Record set section start
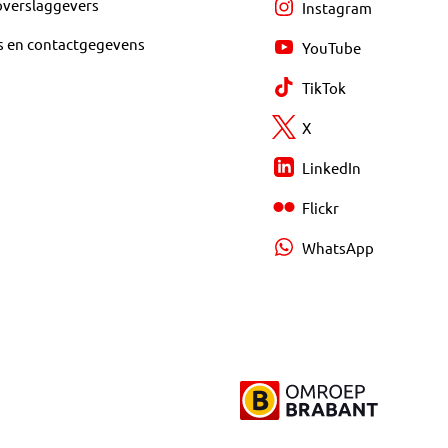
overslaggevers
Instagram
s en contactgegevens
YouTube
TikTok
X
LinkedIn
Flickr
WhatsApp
Record set section end
Record set section start
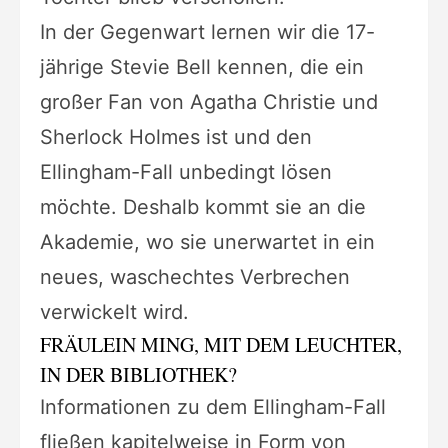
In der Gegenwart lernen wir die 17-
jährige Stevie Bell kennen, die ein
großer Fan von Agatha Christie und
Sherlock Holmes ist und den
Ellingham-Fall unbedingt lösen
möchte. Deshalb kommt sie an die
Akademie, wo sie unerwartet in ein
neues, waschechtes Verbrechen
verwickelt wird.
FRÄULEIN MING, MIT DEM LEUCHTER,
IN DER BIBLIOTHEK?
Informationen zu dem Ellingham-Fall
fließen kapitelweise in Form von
Record set section end
● Requirement: Where does the string "Fall" appear in the records? Copy every line that holds it.

● Your solution:
Ellingham-Fall unbedingt lösen
Informationen zu dem Ellingham-Fall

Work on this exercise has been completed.